1.A. Create the "/user/hadoop Directory" in the Hadoop Filesystem

To create a /user/hadoop directory on the AWS cluster's HDFS file system run this from the AWS master node:

% hadoop dfs -mkdir /user/hadoop

Check that the directory was created by listing it with this command:

% hadoop dfs -ls /user/hadoop

You may see some output from either command, but you should not see any errors. Now you can run example.pig.

1.B. Copying files from the Hadoop Filesystem

The result of a pig script is stored in the hadoop directory specified by the store command. That is, for example.pig, the output will be stored at /user/hadoop/example-results, as specified in the script. HDFS is separate from the master node's file system, so before you can copy this to your local machine, you must copy the directory from HDFS to the master node's Linux file system:

% hadoop dfs -copyToLocal /user/hadoop/example-results example-results

This will create a directory example-results with part-* files in it, which you can copy to your local machine with scp. For the example, there may be only one part-* file, but generally you will have several. You can then concatenate all the part-* files to get a single results file, perhaps sorting the results if you like.
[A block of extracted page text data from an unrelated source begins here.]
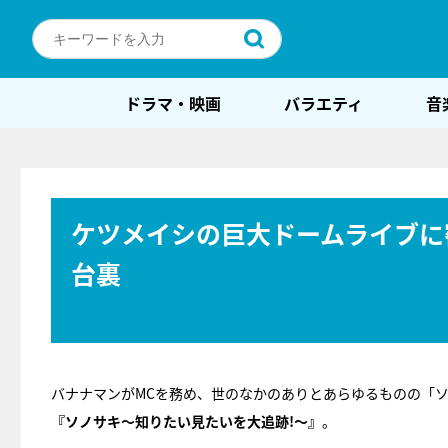
ドラマ・映画
バラエティ
音
ケツメイシの巨大ドームライブに
台裏
バナナマンがMCを務め、世のなかのありとあらゆるものの「
『ソノサキ～知りたい見たいを大追跡!～』
。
Use hadoop dfs -help or see the hadoop dfs guide to learn how to manipulate HDFS. (Note that hadoop fs is the same as hadoop dfs.)
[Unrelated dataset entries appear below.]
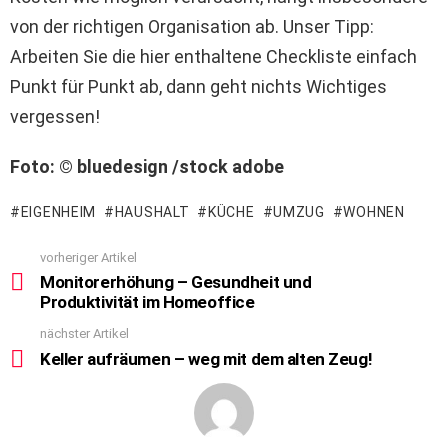
von der richtigen Organisation ab. Unser Tipp:
Arbeiten Sie die hier enthaltene Checkliste einfach
Punkt für Punkt ab, dann geht nichts Wichtiges
vergessen!
Foto: © bluedesign /stock adobe
EIGENHEIM
HAUSHALT
KÜCHE
UMZUG
WOHNEN
vorheriger Artikel
See
more
Monitorerhöhung – Gesundheit und
Produktivität im Homeoffice
nächster Artikel
Keller aufräumen – weg mit dem alten Zeug!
1.C. Copying files to or from the AWS master node

To copy one file from the master node back to your computer, run this command on the local computer:
```
$ scp -o "ServerAliveInterval 10" -i </path/to/saved/keypair/file.pem> hadoop@<master.public-dns-name.amazonaws.com>:<file_path> .
    
```
where <file_path> can be absolute or relative to the AWS master node's home folder. The file should be copied onto your current directory ('.') on your local computer.
Better: copy an entire directory, recursively. Suppose your files are in the directory example-results. They type the following on your loal computer:
```
$ scp -o "ServerAliveInterval 10" -i </path/to/saved/keypair/file.pem> -r hadoop@<master.public-dns-name.amazonaws.com>:example-results .
```
As an alternative, you may run the scp command on the AWS master node, and connect to your local machine. For that, you need to know your local machine's domain name, or IP address, and your local machine needs to accept ssh connections.

2. Storing Files in S3

This seems much easier to use. Go to your AWS Management Console, click on Create Bucket, and create a new bucket (=directory). Give it a name that may be a public name. Let's say you call it superman-hw6. Click on the Properties button, then Permissions tab. Make sure you have all the permissions.
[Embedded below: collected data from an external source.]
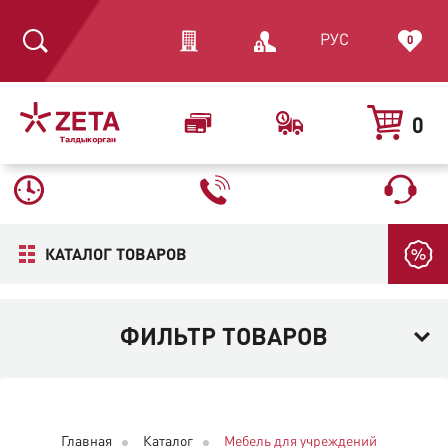
РУС
0
0
КАТАЛОГ ТОВАРОВ
ФИЛЬТР ТОВАРОВ
Главная
Каталог
Мебель для учреждений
Modify the store command of example.pig to:

	store count_by_object_ordered into 's3n://superman-hw6/example-results';

Run your pig program. When it terminates, then in your S3 console you should see the new directory example-results. Click on individual files to download. The number of files depends on the number of reduce tasks, and may vary from one to a few dozens. The only disadvantage of using S3 is that you have to click on each file separately to download.

Note that S3 is permanent storage, and you are charged for it. You can safely store all your query answers for several weeks without exceeding your credit; at some point in the future remember to delete them.